## WHAT THIS TASK INVOLVES:
Give back only the lines in the records below from the one with "commentaire." to the one with "là sàn giao dịch hàng đầu nước Mỹ, nơi", both inclusive, word for word.

START SUPPLIED MATERIAL

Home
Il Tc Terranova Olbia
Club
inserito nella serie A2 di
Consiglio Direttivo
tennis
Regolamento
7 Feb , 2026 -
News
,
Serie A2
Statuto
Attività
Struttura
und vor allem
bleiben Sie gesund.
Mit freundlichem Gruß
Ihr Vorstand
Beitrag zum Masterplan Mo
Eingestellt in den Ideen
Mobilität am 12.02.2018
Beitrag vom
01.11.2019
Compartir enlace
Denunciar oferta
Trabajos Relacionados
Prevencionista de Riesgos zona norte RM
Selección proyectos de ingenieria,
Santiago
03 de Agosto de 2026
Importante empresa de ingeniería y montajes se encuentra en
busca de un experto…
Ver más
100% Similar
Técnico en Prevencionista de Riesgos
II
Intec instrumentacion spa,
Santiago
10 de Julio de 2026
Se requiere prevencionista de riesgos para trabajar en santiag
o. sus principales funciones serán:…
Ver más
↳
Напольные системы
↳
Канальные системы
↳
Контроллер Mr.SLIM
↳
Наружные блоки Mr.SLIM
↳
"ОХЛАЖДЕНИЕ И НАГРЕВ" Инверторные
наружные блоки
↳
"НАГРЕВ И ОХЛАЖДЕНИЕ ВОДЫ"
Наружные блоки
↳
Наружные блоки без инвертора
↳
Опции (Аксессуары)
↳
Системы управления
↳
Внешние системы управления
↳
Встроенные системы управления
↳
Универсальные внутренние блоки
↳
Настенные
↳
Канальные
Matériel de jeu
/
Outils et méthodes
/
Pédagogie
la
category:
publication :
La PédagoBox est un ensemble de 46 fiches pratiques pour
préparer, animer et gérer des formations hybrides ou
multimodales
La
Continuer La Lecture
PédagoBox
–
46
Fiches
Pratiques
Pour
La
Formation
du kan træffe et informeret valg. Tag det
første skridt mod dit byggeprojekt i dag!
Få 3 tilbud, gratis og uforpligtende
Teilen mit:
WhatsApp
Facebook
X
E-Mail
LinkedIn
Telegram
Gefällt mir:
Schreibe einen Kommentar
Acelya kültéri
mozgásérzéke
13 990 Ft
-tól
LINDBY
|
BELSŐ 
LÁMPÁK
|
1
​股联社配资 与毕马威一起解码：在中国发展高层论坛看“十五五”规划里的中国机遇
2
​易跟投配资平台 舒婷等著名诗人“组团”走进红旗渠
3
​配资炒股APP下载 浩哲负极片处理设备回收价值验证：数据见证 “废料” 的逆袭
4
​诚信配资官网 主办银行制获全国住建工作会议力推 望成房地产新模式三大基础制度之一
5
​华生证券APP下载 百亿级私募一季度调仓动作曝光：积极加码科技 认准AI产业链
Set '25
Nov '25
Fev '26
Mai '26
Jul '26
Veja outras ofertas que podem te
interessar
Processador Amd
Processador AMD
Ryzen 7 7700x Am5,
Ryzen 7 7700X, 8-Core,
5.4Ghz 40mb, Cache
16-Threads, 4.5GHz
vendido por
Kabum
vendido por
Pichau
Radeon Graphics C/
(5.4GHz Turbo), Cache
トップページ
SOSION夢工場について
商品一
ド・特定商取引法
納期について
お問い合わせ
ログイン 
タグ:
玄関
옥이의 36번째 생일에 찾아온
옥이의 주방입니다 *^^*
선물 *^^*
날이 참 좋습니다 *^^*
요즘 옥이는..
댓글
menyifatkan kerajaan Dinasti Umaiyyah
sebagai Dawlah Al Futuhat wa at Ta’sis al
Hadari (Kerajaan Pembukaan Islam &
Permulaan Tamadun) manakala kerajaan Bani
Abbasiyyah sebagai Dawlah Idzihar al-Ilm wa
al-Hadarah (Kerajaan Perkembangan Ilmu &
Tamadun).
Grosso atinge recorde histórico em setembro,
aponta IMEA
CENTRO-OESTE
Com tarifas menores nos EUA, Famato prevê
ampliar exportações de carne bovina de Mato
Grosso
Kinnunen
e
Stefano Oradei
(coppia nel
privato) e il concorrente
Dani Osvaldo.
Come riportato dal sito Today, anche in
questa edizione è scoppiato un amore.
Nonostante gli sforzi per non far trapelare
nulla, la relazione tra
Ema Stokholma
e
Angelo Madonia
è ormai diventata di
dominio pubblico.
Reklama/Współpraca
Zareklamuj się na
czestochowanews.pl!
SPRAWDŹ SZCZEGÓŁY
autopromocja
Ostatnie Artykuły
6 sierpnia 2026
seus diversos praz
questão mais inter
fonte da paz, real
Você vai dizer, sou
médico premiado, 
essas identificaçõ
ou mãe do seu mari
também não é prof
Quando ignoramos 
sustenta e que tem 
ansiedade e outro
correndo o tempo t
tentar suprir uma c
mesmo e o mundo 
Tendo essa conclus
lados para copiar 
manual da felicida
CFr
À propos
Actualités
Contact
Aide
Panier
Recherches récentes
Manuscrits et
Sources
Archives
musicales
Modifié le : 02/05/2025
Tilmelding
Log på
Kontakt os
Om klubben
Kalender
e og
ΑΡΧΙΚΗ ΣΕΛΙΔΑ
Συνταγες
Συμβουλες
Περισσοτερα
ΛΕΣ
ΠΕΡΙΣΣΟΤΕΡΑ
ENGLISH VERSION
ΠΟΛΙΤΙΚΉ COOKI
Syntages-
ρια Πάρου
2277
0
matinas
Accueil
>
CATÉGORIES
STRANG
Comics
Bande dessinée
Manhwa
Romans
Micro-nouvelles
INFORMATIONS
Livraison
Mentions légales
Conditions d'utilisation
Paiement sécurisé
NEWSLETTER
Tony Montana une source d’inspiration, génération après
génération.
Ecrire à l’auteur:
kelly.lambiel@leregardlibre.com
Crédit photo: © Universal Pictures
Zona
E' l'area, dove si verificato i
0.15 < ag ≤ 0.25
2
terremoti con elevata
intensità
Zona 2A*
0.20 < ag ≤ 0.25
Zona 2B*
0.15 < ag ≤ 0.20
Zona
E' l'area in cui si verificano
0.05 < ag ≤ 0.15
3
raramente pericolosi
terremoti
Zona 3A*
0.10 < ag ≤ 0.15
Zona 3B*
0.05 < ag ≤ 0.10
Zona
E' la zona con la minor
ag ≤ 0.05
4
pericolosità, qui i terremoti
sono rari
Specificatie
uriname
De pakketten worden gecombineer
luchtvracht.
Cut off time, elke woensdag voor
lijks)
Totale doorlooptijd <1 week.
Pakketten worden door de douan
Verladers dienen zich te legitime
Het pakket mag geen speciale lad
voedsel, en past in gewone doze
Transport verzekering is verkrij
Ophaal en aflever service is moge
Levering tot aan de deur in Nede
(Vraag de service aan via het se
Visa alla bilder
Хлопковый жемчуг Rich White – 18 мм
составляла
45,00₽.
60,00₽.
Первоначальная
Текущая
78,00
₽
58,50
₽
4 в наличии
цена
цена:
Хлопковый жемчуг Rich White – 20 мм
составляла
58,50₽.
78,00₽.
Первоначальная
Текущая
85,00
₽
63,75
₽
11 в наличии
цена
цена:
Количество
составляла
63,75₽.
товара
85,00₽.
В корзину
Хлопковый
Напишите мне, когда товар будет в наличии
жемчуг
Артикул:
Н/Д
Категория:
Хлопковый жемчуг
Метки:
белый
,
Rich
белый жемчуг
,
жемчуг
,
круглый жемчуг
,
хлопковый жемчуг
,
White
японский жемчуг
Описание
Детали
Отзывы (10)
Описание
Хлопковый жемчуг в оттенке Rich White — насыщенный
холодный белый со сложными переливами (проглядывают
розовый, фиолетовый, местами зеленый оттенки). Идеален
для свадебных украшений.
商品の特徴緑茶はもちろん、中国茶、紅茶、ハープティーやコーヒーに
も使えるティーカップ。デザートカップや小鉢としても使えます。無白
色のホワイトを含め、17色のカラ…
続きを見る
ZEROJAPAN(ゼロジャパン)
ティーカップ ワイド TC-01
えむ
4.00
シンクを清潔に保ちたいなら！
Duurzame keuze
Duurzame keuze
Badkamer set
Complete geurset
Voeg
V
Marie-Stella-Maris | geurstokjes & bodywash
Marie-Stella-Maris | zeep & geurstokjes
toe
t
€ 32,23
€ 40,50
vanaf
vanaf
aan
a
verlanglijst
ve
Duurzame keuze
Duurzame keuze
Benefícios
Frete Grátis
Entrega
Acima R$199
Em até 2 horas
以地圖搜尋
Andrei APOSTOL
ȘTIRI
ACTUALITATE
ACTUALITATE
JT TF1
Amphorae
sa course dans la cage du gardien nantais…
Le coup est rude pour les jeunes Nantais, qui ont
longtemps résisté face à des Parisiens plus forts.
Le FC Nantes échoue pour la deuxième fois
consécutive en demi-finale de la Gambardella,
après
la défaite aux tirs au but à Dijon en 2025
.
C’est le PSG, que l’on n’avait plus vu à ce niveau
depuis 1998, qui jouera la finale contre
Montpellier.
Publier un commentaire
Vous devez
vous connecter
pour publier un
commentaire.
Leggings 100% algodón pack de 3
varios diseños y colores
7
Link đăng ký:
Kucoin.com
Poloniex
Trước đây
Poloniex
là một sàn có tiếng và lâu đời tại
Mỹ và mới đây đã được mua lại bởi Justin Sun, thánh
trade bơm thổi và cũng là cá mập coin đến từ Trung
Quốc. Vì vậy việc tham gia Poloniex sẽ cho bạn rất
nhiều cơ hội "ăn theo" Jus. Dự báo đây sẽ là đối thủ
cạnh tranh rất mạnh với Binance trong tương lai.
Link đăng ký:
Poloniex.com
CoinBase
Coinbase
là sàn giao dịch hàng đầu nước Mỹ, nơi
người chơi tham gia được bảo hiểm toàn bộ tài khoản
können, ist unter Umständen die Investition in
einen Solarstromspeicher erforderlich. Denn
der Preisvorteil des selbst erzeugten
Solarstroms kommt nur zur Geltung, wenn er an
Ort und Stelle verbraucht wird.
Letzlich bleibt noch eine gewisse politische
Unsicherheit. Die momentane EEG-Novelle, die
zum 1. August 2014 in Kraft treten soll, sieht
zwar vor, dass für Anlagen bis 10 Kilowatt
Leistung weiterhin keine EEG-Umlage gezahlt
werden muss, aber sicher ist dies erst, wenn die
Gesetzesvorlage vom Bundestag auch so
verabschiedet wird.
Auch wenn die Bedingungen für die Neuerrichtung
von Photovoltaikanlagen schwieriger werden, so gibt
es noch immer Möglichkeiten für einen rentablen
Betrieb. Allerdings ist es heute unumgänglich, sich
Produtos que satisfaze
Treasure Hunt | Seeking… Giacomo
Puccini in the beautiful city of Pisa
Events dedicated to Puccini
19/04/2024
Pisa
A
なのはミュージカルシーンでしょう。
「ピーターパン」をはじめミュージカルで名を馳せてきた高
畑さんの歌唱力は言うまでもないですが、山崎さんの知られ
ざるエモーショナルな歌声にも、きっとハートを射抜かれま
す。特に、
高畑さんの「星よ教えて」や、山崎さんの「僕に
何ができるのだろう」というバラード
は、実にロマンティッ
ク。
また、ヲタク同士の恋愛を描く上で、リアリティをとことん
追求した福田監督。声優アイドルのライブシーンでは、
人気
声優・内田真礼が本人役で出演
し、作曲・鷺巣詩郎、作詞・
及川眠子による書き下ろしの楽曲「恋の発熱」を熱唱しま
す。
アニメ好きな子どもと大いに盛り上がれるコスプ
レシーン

END SUPPLIED MATERIAL

## RESULT OF THE EXERCISE:
commentaire.
Leggings 100% algodón pack de 3
varios diseños y colores
7
Link đăng ký:
Kucoin.com
Poloniex
Trước đây
Poloniex
là một sàn có tiếng và lâu đời tại
Mỹ và mới đây đã được mua lại bởi Justin Sun, thánh
trade bơm thổi và cũng là cá mập coin đến từ Trung
Quốc. Vì vậy việc tham gia Poloniex sẽ cho bạn rất
nhiều cơ hội "ăn theo" Jus. Dự báo đây sẽ là đối thủ
cạnh tranh rất mạnh với Binance trong tương lai.
Link đăng ký:
Poloniex.com
CoinBase
Coinbase
là sàn giao dịch hàng đầu nước Mỹ, nơi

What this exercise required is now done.